After all, Israel maintains arbitrary restrictions on Mordechai Vanunu 24 years after he was kidnapped by Mossad agents and returned to Israel for trial after exposing the details of Israel’s nuclear program.
But Vanunu’s plight suggests an obvious deal. The U.S. and Israeli governments should do a trade akin to the hoary spy swaps between Washington and Moscow. Send Pollard to Israel. In return, Israel should allow Vanunu to emigrate to wherever he wishes.
Jonathan Pollard spied for Israel for money. He claims he also did so out of loyalty to Israel. Although he was arrested attempting to enter the Israeli embassy, the Israeli government initially disclaimed any responsibility for his actions, claiming his was a rogue operation.
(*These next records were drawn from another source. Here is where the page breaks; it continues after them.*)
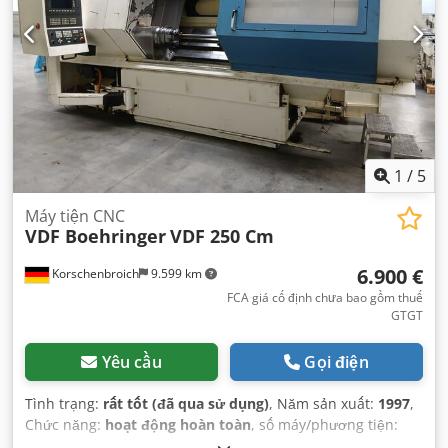
1
/
5
Máy tiện CNC
VDF Boehringer
VDF 250 Cm
6.900 €
Korschenbroich
9.599 km
FCA giá cố định chưa bao gồm thuế
GTGT
Yêu cầu
Gọi điện
Tình trạng:
rất tốt (đã qua sử dụng)
, Năm sản xuất:
1997
,
Chức năng:
hoạt động hoàn toàn
, số máy/phương tiện:
1114.3705-24
,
Mordechai Vanunu is a Sephardic Jew whose family immigrated to Israel from Morocco. He went to work at Israel’s undeclared Dimona nuclear plant. He gradually grew disillusioned with Israel’s secret nuclear program, thought to have produced 150 to 200 atomic bombs, and surreptitiously photographed plant operations.
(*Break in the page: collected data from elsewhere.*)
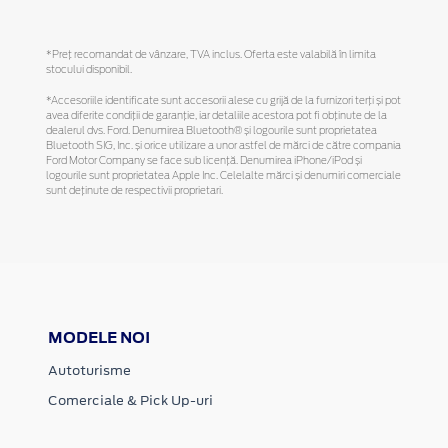
*Preţ recomandat de vânzare, TVA inclus. Oferta este valabilă în limita
stocului disponibil.
*Accesoriile identificate sunt accesorii alese cu grijă de la furnizori terți și pot
avea diferite condiții de garanție, iar detaliile acestora pot fi obținute de la
dealerul dvs. Ford. Denumirea Bluetooth® și logourile sunt proprietatea
Bluetooth SIG, Inc. și orice utilizare a unor astfel de mărci de către compania
Ford Motor Company se face sub licență. Denumirea iPhone/iPod și
logourile sunt proprietatea Apple Inc. Celelalte mărci și denumiri comerciale
sunt deținute de respectivii proprietari.
MODELE NOI
Autoturisme
Comerciale & Pick Up-uri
He immigrated to Australia, converted to Christianity, and traveled to Great Britain after meeting a journalist for the Sunday Times who was interested in his story. Vanunu’s account made the paper’s front page, but a Mossad agent convinced him to join her in Rome, from which he was kidnapped, drugged, and returned to Israel.
Vanunu was sentenced to 18 years in prison. He spent the first 11 and a half in solitary confinement. Although formally released in 2004, he remains in a form of prison: barred from leaving the country, approaching foreign embassies, talking to journalists, owning a cell phone, or even using a computer. Ironically, these rules are part of the 1945 British Mandate State of Emergency Regulations — imposed by the British colonial overlords.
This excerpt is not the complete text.